_YOUR INSTRUCTIONS_
Transcribe the listing in full, word for word; pictures do not belong in the copy.

═══ LISTED ENTRIES ═══

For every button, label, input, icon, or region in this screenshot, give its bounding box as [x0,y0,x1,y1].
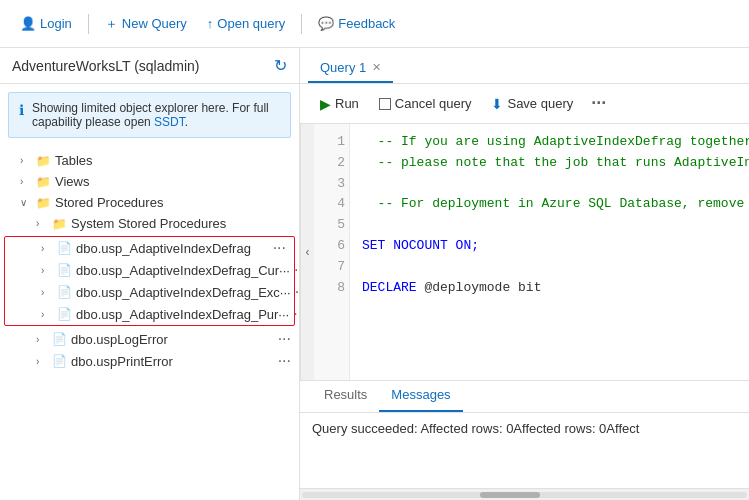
sidebar-item-stored-procedures[interactable]: ∨ 📁 Stored Procedures [0,192,299,213]
feedback-button[interactable]: 💬 Feedback [310,12,403,35]
tab-bar: Query 1 ✕ [300,48,749,84]
main-layout: AdventureWorksLT (sqladmin) ↻ ℹ Showing … [0,48,749,500]
procedure-icon: 📄 [57,285,72,299]
chevron-right-icon: › [36,334,48,345]
messages-tab-label: Messages [391,387,450,402]
tab-query1[interactable]: Query 1 ✕ [308,54,393,83]
sidebar-item-proc3[interactable]: › 📄 dbo.usp_AdaptiveIndexDefrag_Exc··· ·… [5,281,294,303]
code-line-3 [362,176,370,191]
run-icon: ▶ [320,96,331,112]
results-tab-label: Results [324,387,367,402]
results-tabs: Results Messages [300,381,749,413]
proc4-label: dbo.usp_AdaptiveIndexDefrag_Pur··· [76,307,289,322]
login-label: Login [40,16,72,31]
tab-messages[interactable]: Messages [379,381,462,412]
scrollbar-thumb[interactable] [480,492,540,498]
more-icon[interactable]: ··· [278,331,291,347]
info-icon: ℹ [19,102,24,118]
save-label: Save query [507,96,573,111]
proc5-label: dbo.uspLogError [71,332,168,347]
code-line-4: -- For deployment in Azure SQL Database,… [362,196,744,211]
chevron-right-icon: › [41,243,53,254]
stored-procedures-label: Stored Procedures [55,195,163,210]
proc2-label: dbo.usp_AdaptiveIndexDefrag_Cur··· [76,263,290,278]
run-label: Run [335,96,359,111]
cancel-icon [379,98,391,110]
horizontal-scrollbar[interactable] [300,488,749,500]
sidebar-item-proc5[interactable]: › 📄 dbo.uspLogError ··· [0,328,299,350]
chevron-right-icon: › [41,309,53,320]
code-content[interactable]: -- If you are using AdaptiveIndexDefrag … [350,124,749,380]
more-icon[interactable]: ··· [294,262,299,278]
ssdt-link[interactable]: SSDT [154,115,185,129]
proc3-label: dbo.usp_AdaptiveIndexDefrag_Exc··· [76,285,291,300]
code-editor[interactable]: 1 2 3 4 5 6 7 8 -- If you are using Adap… [314,124,749,380]
sidebar-item-tables[interactable]: › 📁 Tables [0,150,299,171]
editor-area: ‹ 1 2 3 4 5 6 7 8 -- If you are using Ad… [300,124,749,380]
new-query-button[interactable]: ＋ New Query [97,11,195,37]
chevron-down-icon: ∨ [20,197,32,208]
result-message: Query succeeded: Affected rows: 0Affecte… [312,421,639,436]
more-options-button[interactable]: ··· [585,93,612,114]
procedure-icon: 📄 [52,332,67,346]
procedure-icon: 📄 [57,241,72,255]
code-line-7 [362,259,370,274]
code-line-1: -- If you are using AdaptiveIndexDefrag … [362,134,749,149]
top-toolbar: 👤 Login ＋ New Query ↑ Open query 💬 Feedb… [0,0,749,48]
tab-results[interactable]: Results [312,381,379,412]
code-line-2: -- please note that the job that runs Ad… [362,155,749,170]
scrollbar-track[interactable] [302,492,747,498]
cancel-query-button[interactable]: Cancel query [371,92,480,115]
upload-icon: ↑ [207,16,214,31]
open-query-label: Open query [217,16,285,31]
chevron-right-icon: › [20,176,32,187]
sidebar-item-proc6[interactable]: › 📄 dbo.uspPrintError ··· [0,350,299,372]
toolbar-divider-2 [301,14,302,34]
more-icon[interactable]: ··· [273,240,286,256]
toolbar-divider-1 [88,14,89,34]
chevron-right-icon: › [36,356,48,367]
more-icon[interactable]: ··· [295,284,299,300]
run-button[interactable]: ▶ Run [312,92,367,116]
sidebar-item-proc4[interactable]: › 📄 dbo.usp_AdaptiveIndexDefrag_Pur··· ·… [5,303,294,325]
line-numbers: 1 2 3 4 5 6 7 8 [314,124,350,380]
proc1-label: dbo.usp_AdaptiveIndexDefrag [76,241,251,256]
code-line-6: SET NOCOUNT ON; [362,238,479,253]
results-panel: Results Messages Query succeeded: Affect… [300,380,749,500]
chevron-right-icon: › [20,155,32,166]
sidebar-item-views[interactable]: › 📁 Views [0,171,299,192]
sidebar-item-proc2[interactable]: › 📄 dbo.usp_AdaptiveIndexDefrag_Cur··· ·… [5,259,294,281]
sidebar-item-system-stored-procedures[interactable]: › 📁 System Stored Procedures [0,213,299,234]
procedure-icon: 📄 [52,354,67,368]
folder-icon: 📁 [52,217,67,231]
sidebar-item-proc1[interactable]: › 📄 dbo.usp_AdaptiveIndexDefrag ··· [5,237,294,259]
procedure-icon: 📄 [57,263,72,277]
results-content: Query succeeded: Affected rows: 0Affecte… [300,413,749,488]
login-button[interactable]: 👤 Login [12,12,80,35]
tree-panel: › 📁 Tables › 📁 Views ∨ 📁 Stored Procedur… [0,146,299,500]
feedback-label: Feedback [338,16,395,31]
collapse-handle[interactable]: ‹ [300,124,314,380]
new-query-label: New Query [122,16,187,31]
save-query-button[interactable]: ⬇ Save query [483,92,581,116]
query-toolbar: ▶ Run Cancel query ⬇ Save query ··· [300,84,749,124]
highlighted-procs-group: › 📄 dbo.usp_AdaptiveIndexDefrag ··· › 📄 … [4,236,295,326]
open-query-button[interactable]: ↑ Open query [199,12,293,35]
tables-label: Tables [55,153,93,168]
db-title: AdventureWorksLT (sqladmin) [12,58,200,74]
procedure-icon: 📄 [57,307,72,321]
folder-icon: 📁 [36,196,51,210]
folder-icon: 📁 [36,175,51,189]
more-icon[interactable]: ··· [278,353,291,369]
tab-close-icon[interactable]: ✕ [372,61,381,74]
more-icon[interactable]: ··· [293,306,299,322]
views-label: Views [55,174,89,189]
folder-icon: 📁 [36,154,51,168]
tab-query1-label: Query 1 [320,60,366,75]
code-line-5 [362,217,370,232]
proc6-label: dbo.uspPrintError [71,354,173,369]
feedback-icon: 💬 [318,16,334,31]
save-icon: ⬇ [491,96,503,112]
refresh-icon[interactable]: ↻ [274,56,287,75]
plus-icon: ＋ [105,15,118,33]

═══

_EXERCISE SOLUTION_
For every button, label, input, icon, or region in this screenshot, give its bounding box as [x0,y0,x1,y1].
sidebar-item-stored-procedures[interactable]: ∨ 📁 Stored Procedures [0,192,299,213]
feedback-button[interactable]: 💬 Feedback [310,12,403,35]
tab-bar: Query 1 ✕ [300,48,749,84]
main-layout: AdventureWorksLT (sqladmin) ↻ ℹ Showing … [0,48,749,500]
procedure-icon: 📄 [57,285,72,299]
chevron-right-icon: › [36,334,48,345]
messages-tab-label: Messages [391,387,450,402]
tab-query1[interactable]: Query 1 ✕ [308,54,393,83]
sidebar-item-proc3[interactable]: › 📄 dbo.usp_AdaptiveIndexDefrag_Exc··· ·… [5,281,294,303]
code-line-3 [362,176,370,191]
run-icon: ▶ [320,96,331,112]
results-tab-label: Results [324,387,367,402]
results-tabs: Results Messages [300,381,749,413]
proc4-label: dbo.usp_AdaptiveIndexDefrag_Pur··· [76,307,289,322]
login-label: Login [40,16,72,31]
tab-messages[interactable]: Messages [379,381,462,412]
scrollbar-thumb[interactable] [480,492,540,498]
more-icon[interactable]: ··· [278,331,291,347]
info-icon: ℹ [19,102,24,118]
save-label: Save query [507,96,573,111]
proc5-label: dbo.uspLogError [71,332,168,347]
code-line-4: -- For deployment in Azure SQL Database,… [362,196,744,211]
chevron-right-icon: › [41,243,53,254]
stored-procedures-label: Stored Procedures [55,195,163,210]
proc2-label: dbo.usp_AdaptiveIndexDefrag_Cur··· [76,263,290,278]
run-label: Run [335,96,359,111]
cancel-icon [379,98,391,110]
horizontal-scrollbar[interactable] [300,488,749,500]
sidebar-item-proc5[interactable]: › 📄 dbo.uspLogError ··· [0,328,299,350]
chevron-right-icon: › [41,309,53,320]
code-content[interactable]: -- If you are using AdaptiveIndexDefrag … [350,124,749,380]
more-icon[interactable]: ··· [294,262,299,278]
ssdt-link[interactable]: SSDT [154,115,185,129]
proc3-label: dbo.usp_AdaptiveIndexDefrag_Exc··· [76,285,291,300]
code-editor[interactable]: 1 2 3 4 5 6 7 8 -- If you are using Adap… [314,124,749,380]
sidebar-item-tables[interactable]: › 📁 Tables [0,150,299,171]
editor-area: ‹ 1 2 3 4 5 6 7 8 -- If you are using Ad… [300,124,749,380]
new-query-button[interactable]: ＋ New Query [97,11,195,37]
chevron-down-icon: ∨ [20,197,32,208]
result-message: Query succeeded: Affected rows: 0Affecte… [312,421,639,436]
more-options-button[interactable]: ··· [585,93,612,114]
procedure-icon: 📄 [52,332,67,346]
procedure-icon: 📄 [57,241,72,255]
code-line-7 [362,259,370,274]
code-line-1: -- If you are using AdaptiveIndexDefrag … [362,134,749,149]
top-toolbar: 👤 Login ＋ New Query ↑ Open query 💬 Feedb… [0,0,749,48]
tab-results[interactable]: Results [312,381,379,412]
code-line-2: -- please note that the job that runs Ad… [362,155,749,170]
scrollbar-track[interactable] [302,492,747,498]
cancel-query-button[interactable]: Cancel query [371,92,480,115]
upload-icon: ↑ [207,16,214,31]
open-query-label: Open query [217,16,285,31]
chevron-right-icon: › [20,176,32,187]
sidebar-item-proc6[interactable]: › 📄 dbo.uspPrintError ··· [0,350,299,372]
toolbar-divider-2 [301,14,302,34]
more-icon[interactable]: ··· [273,240,286,256]
toolbar-divider-1 [88,14,89,34]
chevron-right-icon: › [36,356,48,367]
more-icon[interactable]: ··· [295,284,299,300]
run-button[interactable]: ▶ Run [312,92,367,116]
sidebar-item-proc4[interactable]: › 📄 dbo.usp_AdaptiveIndexDefrag_Pur··· ·… [5,303,294,325]
line-numbers: 1 2 3 4 5 6 7 8 [314,124,350,380]
proc1-label: dbo.usp_AdaptiveIndexDefrag [76,241,251,256]
code-line-6: SET NOCOUNT ON; [362,238,479,253]
results-panel: Results Messages Query succeeded: Affect… [300,380,749,500]
chevron-right-icon: › [20,155,32,166]
sidebar-item-views[interactable]: › 📁 Views [0,171,299,192]
sidebar-item-proc2[interactable]: › 📄 dbo.usp_AdaptiveIndexDefrag_Cur··· ·… [5,259,294,281]
sidebar-item-system-stored-procedures[interactable]: › 📁 System Stored Procedures [0,213,299,234]
procedure-icon: 📄 [52,354,67,368]
folder-icon: 📁 [52,217,67,231]
sidebar-item-proc1[interactable]: › 📄 dbo.usp_AdaptiveIndexDefrag ··· [5,237,294,259]
procedure-icon: 📄 [57,263,72,277]
results-content: Query succeeded: Affected rows: 0Affecte… [300,413,749,488]
login-button[interactable]: 👤 Login [12,12,80,35]
tree-panel: › 📁 Tables › 📁 Views ∨ 📁 Stored Procedur… [0,146,299,500]
feedback-label: Feedback [338,16,395,31]
collapse-handle[interactable]: ‹ [300,124,314,380]
new-query-label: New Query [122,16,187,31]
save-query-button[interactable]: ⬇ Save query [483,92,581,116]
query-toolbar: ▶ Run Cancel query ⬇ Save query ··· [300,84,749,124]
highlighted-procs-group: › 📄 dbo.usp_AdaptiveIndexDefrag ··· › 📄 … [4,236,295,326]
open-query-button[interactable]: ↑ Open query [199,12,293,35]
tables-label: Tables [55,153,93,168]
db-title: AdventureWorksLT (sqladmin) [12,58,200,74]
procedure-icon: 📄 [57,307,72,321]
folder-icon: 📁 [36,196,51,210]
folder-icon: 📁 [36,175,51,189]
more-icon[interactable]: ··· [278,353,291,369]
tab-close-icon[interactable]: ✕ [372,61,381,74]
more-icon[interactable]: ··· [293,306,299,322]
views-label: Views [55,174,89,189]
folder-icon: 📁 [36,154,51,168]
tab-query1-label: Query 1 [320,60,366,75]
code-line-5 [362,217,370,232]
proc6-label: dbo.uspPrintError [71,354,173,369]
feedback-icon: 💬 [318,16,334,31]
save-icon: ⬇ [491,96,503,112]
refresh-icon[interactable]: ↻ [274,56,287,75]
plus-icon: ＋ [105,15,118,33]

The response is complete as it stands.